GOAL OF THE EXERCISE >> Could you transcribe every record below exactly as it stands?

+---+

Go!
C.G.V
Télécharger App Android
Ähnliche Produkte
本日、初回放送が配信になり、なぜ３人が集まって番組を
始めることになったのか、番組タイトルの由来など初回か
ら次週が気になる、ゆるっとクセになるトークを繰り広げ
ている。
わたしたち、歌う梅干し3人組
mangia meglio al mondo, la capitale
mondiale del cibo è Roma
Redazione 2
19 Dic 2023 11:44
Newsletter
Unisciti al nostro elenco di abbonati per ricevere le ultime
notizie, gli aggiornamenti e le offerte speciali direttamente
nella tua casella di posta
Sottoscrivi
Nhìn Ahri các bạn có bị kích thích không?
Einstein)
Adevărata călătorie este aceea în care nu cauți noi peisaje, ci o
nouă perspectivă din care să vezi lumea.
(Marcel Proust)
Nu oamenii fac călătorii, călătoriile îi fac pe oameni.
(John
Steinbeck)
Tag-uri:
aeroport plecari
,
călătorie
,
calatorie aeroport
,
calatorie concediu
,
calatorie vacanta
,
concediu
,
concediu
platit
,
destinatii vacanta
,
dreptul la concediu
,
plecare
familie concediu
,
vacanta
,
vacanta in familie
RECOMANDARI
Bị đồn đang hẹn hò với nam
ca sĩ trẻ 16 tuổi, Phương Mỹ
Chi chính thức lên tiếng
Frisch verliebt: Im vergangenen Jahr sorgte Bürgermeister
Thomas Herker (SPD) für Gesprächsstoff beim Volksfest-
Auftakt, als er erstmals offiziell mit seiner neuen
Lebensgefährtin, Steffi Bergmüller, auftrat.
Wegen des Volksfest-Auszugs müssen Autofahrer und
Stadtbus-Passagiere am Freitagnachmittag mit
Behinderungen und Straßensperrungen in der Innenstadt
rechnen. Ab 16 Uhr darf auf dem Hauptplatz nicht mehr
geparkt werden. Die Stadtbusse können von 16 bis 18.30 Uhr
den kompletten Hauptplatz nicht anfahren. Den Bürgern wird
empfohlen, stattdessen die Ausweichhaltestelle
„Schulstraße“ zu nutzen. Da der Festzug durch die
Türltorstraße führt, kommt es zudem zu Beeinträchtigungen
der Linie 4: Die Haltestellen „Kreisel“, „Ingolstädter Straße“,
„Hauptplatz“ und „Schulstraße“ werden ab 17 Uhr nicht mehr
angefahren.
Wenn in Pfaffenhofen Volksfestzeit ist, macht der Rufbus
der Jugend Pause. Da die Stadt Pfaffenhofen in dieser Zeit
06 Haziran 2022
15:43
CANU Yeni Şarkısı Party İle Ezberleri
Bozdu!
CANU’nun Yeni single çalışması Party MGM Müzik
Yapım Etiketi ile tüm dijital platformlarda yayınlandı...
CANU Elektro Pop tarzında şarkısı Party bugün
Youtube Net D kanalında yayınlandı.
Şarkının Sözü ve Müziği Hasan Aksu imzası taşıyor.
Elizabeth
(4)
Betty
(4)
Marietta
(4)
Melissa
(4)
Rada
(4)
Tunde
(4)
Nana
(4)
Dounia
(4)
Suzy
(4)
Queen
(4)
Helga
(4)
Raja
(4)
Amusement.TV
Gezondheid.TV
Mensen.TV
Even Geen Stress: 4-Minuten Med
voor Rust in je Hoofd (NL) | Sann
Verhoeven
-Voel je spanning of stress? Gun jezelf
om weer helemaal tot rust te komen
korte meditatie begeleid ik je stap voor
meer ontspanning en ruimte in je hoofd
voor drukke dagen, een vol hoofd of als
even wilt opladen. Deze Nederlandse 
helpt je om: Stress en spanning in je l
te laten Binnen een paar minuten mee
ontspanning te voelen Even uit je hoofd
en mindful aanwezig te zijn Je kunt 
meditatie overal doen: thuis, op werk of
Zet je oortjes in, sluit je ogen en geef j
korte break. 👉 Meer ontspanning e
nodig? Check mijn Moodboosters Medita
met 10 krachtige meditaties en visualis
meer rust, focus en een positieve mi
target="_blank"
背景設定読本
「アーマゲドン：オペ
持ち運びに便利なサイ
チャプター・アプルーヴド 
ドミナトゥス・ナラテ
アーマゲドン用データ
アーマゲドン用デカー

+---+

OUTPUT FOR THIS EXERCISE >>
Go!
C.G.V
Télécharger App Android
Ähnliche Produkte
本日、初回放送が配信になり、なぜ３人が集まって番組を
始めることになったのか、番組タイトルの由来など初回か
ら次週が気になる、ゆるっとクセになるトークを繰り広げ
ている。
わたしたち、歌う梅干し3人組
mangia meglio al mondo, la capitale
mondiale del cibo è Roma
Redazione 2
19 Dic 2023 11:44
Newsletter
Unisciti al nostro elenco di abbonati per ricevere le ultime
notizie, gli aggiornamenti e le offerte speciali direttamente
nella tua casella di posta
Sottoscrivi
Nhìn Ahri các bạn có bị kích thích không?
Einstein)
Adevărata călătorie este aceea în care nu cauți noi peisaje, ci o
nouă perspectivă din care să vezi lumea.
(Marcel Proust)
Nu oamenii fac călătorii, călătoriile îi fac pe oameni.
(John
Steinbeck)
Tag-uri:
aeroport plecari
,
călătorie
,
calatorie aeroport
,
calatorie concediu
,
calatorie vacanta
,
concediu
,
concediu
platit
,
destinatii vacanta
,
dreptul la concediu
,
plecare
familie concediu
,
vacanta
,
vacanta in familie
RECOMANDARI
Bị đồn đang hẹn hò với nam
ca sĩ trẻ 16 tuổi, Phương Mỹ
Chi chính thức lên tiếng
Frisch verliebt: Im vergangenen Jahr sorgte Bürgermeister
Thomas Herker (SPD) für Gesprächsstoff beim Volksfest-
Auftakt, als er erstmals offiziell mit seiner neuen
Lebensgefährtin, Steffi Bergmüller, auftrat.
Wegen des Volksfest-Auszugs müssen Autofahrer und
Stadtbus-Passagiere am Freitagnachmittag mit
Behinderungen und Straßensperrungen in der Innenstadt
rechnen. Ab 16 Uhr darf auf dem Hauptplatz nicht mehr
geparkt werden. Die Stadtbusse können von 16 bis 18.30 Uhr
den kompletten Hauptplatz nicht anfahren. Den Bürgern wird
empfohlen, stattdessen die Ausweichhaltestelle
„Schulstraße“ zu nutzen. Da der Festzug durch die
Türltorstraße führt, kommt es zudem zu Beeinträchtigungen
der Linie 4: Die Haltestellen „Kreisel“, „Ingolstädter Straße“,
„Hauptplatz“ und „Schulstraße“ werden ab 17 Uhr nicht mehr
angefahren.
Wenn in Pfaffenhofen Volksfestzeit ist, macht der Rufbus
der Jugend Pause. Da die Stadt Pfaffenhofen in dieser Zeit
06 Haziran 2022
15:43
CANU Yeni Şarkısı Party İle Ezberleri
Bozdu!
CANU’nun Yeni single çalışması Party MGM Müzik
Yapım Etiketi ile tüm dijital platformlarda yayınlandı...
CANU Elektro Pop tarzında şarkısı Party bugün
Youtube Net D kanalında yayınlandı.
Şarkının Sözü ve Müziği Hasan Aksu imzası taşıyor.
Elizabeth
(4)
Betty
(4)
Marietta
(4)
Melissa
(4)
Rada
(4)
Tunde
(4)
Nana
(4)
Dounia
(4)
Suzy
(4)
Queen
(4)
Helga
(4)
Raja
(4)
Amusement.TV
Gezondheid.TV
Mensen.TV
Even Geen Stress: 4-Minuten Med
voor Rust in je Hoofd (NL) | Sann
Verhoeven
-Voel je spanning of stress? Gun jezelf
om weer helemaal tot rust te komen
korte meditatie begeleid ik je stap voor
meer ontspanning en ruimte in je hoofd
voor drukke dagen, een vol hoofd of als
even wilt opladen. Deze Nederlandse 
helpt je om: Stress en spanning in je l
te laten Binnen een paar minuten mee
ontspanning te voelen Even uit je hoofd
en mindful aanwezig te zijn Je kunt 
meditatie overal doen: thuis, op werk of
Zet je oortjes in, sluit je ogen en geef j
korte break. 👉 Meer ontspanning e
nodig? Check mijn Moodboosters Medita
met 10 krachtige meditaties en visualis
meer rust, focus en een positieve mi
target="_blank"
背景設定読本
「アーマゲドン：オペ
持ち運びに便利なサイ
チャプター・アプルーヴド 
ドミナトゥス・ナラテ
アーマゲドン用データ
アーマゲドン用デカー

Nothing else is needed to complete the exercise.